Ideally, students will have completed some or all of the following courses. MAT150 College Algebra or MAT250 Calculus, MAT200 Statistics and ECN210 Principles of Microeconomics. An introductory finance course, such as ECN230 International Financial Management, ECN301 Financial Theories and Applications, ECN330 Corporate Finance or similar finance course at another institution during Study Abroad. ECN220 Analysis of Economic Data would be helpful background.

Preparation

Students will need their own computer running Windows, Mac OS, or Linux. A second screen would be helpful during the workshop sessions. Students must download and install R and RStudio Desktop on their computer at least one week prior to the course following the instructions on my website.

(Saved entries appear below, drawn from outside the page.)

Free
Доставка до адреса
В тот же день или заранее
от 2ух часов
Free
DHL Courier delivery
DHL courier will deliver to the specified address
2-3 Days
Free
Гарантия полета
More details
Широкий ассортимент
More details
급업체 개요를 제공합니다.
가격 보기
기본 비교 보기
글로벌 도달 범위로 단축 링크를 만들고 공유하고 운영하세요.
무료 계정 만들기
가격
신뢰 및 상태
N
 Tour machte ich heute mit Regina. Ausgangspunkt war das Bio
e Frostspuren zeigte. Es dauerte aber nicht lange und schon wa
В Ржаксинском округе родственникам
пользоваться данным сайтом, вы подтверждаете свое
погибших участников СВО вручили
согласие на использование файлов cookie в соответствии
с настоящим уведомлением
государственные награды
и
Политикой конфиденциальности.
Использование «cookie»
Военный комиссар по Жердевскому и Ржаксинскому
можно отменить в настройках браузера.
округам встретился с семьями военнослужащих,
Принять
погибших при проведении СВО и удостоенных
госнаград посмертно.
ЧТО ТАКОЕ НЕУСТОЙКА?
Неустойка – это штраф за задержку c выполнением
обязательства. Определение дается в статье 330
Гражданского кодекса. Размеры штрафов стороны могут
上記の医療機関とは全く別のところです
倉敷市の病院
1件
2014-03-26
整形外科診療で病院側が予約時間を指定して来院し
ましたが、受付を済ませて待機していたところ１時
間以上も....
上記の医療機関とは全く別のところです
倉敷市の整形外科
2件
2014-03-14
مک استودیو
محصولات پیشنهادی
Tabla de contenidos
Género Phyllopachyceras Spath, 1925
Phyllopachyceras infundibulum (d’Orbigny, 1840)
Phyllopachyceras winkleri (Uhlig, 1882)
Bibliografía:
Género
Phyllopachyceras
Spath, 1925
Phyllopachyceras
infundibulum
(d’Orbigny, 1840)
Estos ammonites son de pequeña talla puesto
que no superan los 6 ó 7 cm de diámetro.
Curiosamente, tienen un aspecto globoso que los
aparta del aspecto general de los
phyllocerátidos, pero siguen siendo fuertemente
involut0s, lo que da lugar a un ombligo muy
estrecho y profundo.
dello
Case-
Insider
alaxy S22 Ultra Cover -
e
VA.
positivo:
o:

Students should work through a set of simple preliminary exercises to familiarize themselves with R prior to the first class session. The exercises will be posted on the AIMS course page. Do this at least one week before the class begins to understand and iron out any difficulties with R.

Join the course Slack workspace prior to the first class session and use this to seek guidance regarding any difficulties with setting up R, the pre-course exercises or any other questions. An invite link to the Slack workspace is provided. Students are encouraged to collaborate with each other on setting up R, working through the pre-course exercises and throughout the course, but students should submit their own homework write-ups.

Integrity

Acts of Academic Dishonesty: In accord with AIU policies and good practices in higher education, acts of academic dishonesty such as plagiarism, cheating, forgery (on a paper, examination, test, or other assignment) will result in the failure of the course at a minimum. An act of academic dishonesty during the final examination or assignment in lieu of the final examination will result in failure of all courses registered in the relevant academic term. Cases of academic dishonesty will be reported to the Dean of Academic Affairs for relevant action.

Academic misconduct during on-line exams is taken very seriously and will be dealt with strictly. Remember that your good reputation takes a lifetime to build, but it can be destroyed with one stupid act.

Please participate in this course to the fullest extent of your ability and with your highest levels of personal and professional integrity.

Class schedule by day

  1. Introduction to financial terms and concepts, R and RStudio, Nikkei NEEDS database.
  2. Workshop Topic (1)
  3. Workshop Topic (2)
  4. Workshop Topic (3)
  5. Workshop Topic (3), wrap-up and quiz.

The three Workshop Topics will be selected from the following topic list:

  1. Linear regression models for finance.
  2. Case studies of financial time series.
  3. Factor analysis, including fundamental and principal components models.
  4. Modelling and forecasting risk and volatility.
  5. Panel data analyses in finance.
  6. Screening by valuation ratios and forming quantile portfolios.
  7. A simple corporate financial event study.
  8. Analysis of corporate governance (data availability permitting).

References

Baltagi, Badi H. 2005. Econometric Analysis of Panel Data. Third. Chichester, West Sussex, UK: John Wiley & Sons, Ltd.
Gujarati, Damodar N. 2011. Econometrics by Example. Palgrave Macmillan.
Kleiber, Christian, and Achim Zeileis. 2008. Applied Econometrics with R. 1st ed. New York: Springer US. https://doi.org/10.1007/978-0-387-77318-6.
Madura, Jeff. 2018. Financial Markets and Institutions. 12th ed. South-Western Cengage Learning.
Pilbeam, Keith. 2010. Finance and Financial Markets. Palgrave Macmillan. https://he.palgrave.com/page/detail/Finance-and-Financial-Markets/?K=9780230233218.
Wooldridge, Jeffrey M. 2012. Introductory Econometrics: A Modern Approach. Fifth. Mason, Ohio: South-Western Cengage Learning.